**Problem description**: Although the data below contains pictures, please reproduce only its words, exactly.

Start of Data extract

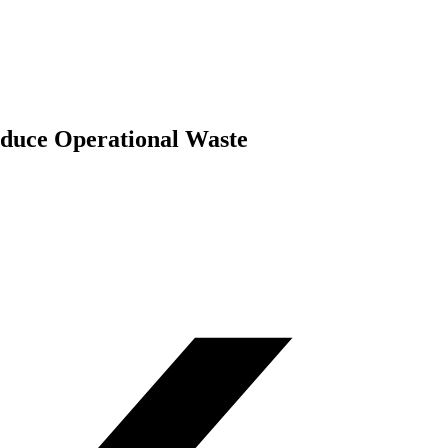
duce Operational Waste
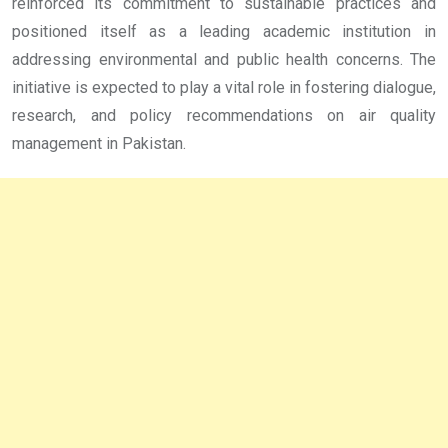
reinforced its commitment to sustainable practices and
positioned itself as a leading academic institution in
addressing environmental and public health concerns. The
initiative is expected to play a vital role in fostering dialogue,
research, and policy recommendations on air quality
management in Pakistan.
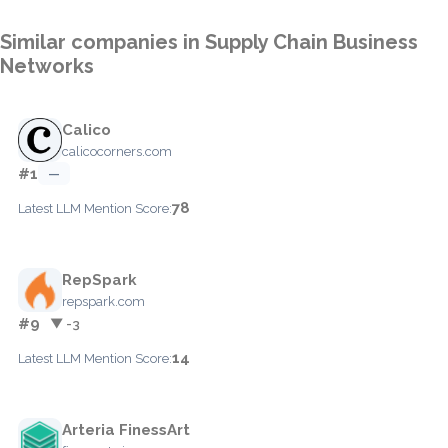
Similar companies in Supply Chain Business
Networks
Calico
calicocorners.com
#1
—
78
Latest LLM Mention Score:
RepSpark
repspark.com
#9
▼ -3
14
Latest LLM Mention Score:
Arteria FinessArt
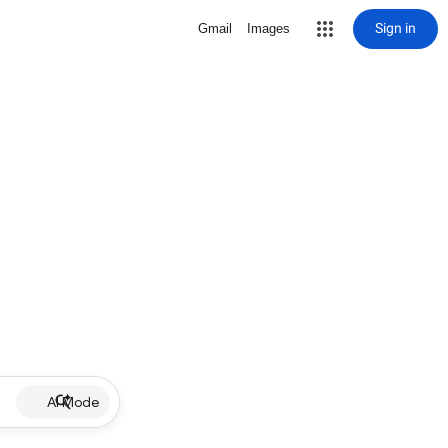
Sign in
Gmail
Images
AI Mode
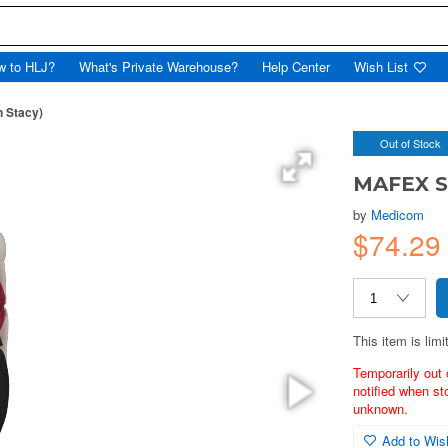
w to HLJ?
What's Private Warehouse?
Help Center
Wish List
 Stacy)
Out of Stock
MAFEX S
by
Medicom
$74.29
This item is limi
Temporarily out 
notified when st
unknown.
Add to Wish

End of Data extract

**Result for this exercise**:
duce Operational Waste
reinforced its commitment to sustainable practices and
positioned itself as a leading academic institution in
addressing environmental and public health concerns. The
initiative is expected to play a vital role in fostering dialogue,
research, and policy recommendations on air quality
management in Pakistan.
Similar companies in Supply Chain Business
Networks
Calico
calicocorners.com
#1
—
78
Latest LLM Mention Score:
RepSpark
repspark.com
#9
▼ -3
14
Latest LLM Mention Score:
Arteria FinessArt
Sign in
Gmail
Images
AI Mode
w to HLJ?
What's Private Warehouse?
Help Center
Wish List
 Stacy)
Out of Stock
MAFEX S
by
Medicom
$74.29
This item is limi
Temporarily out 
notified when st
unknown.
Add to Wish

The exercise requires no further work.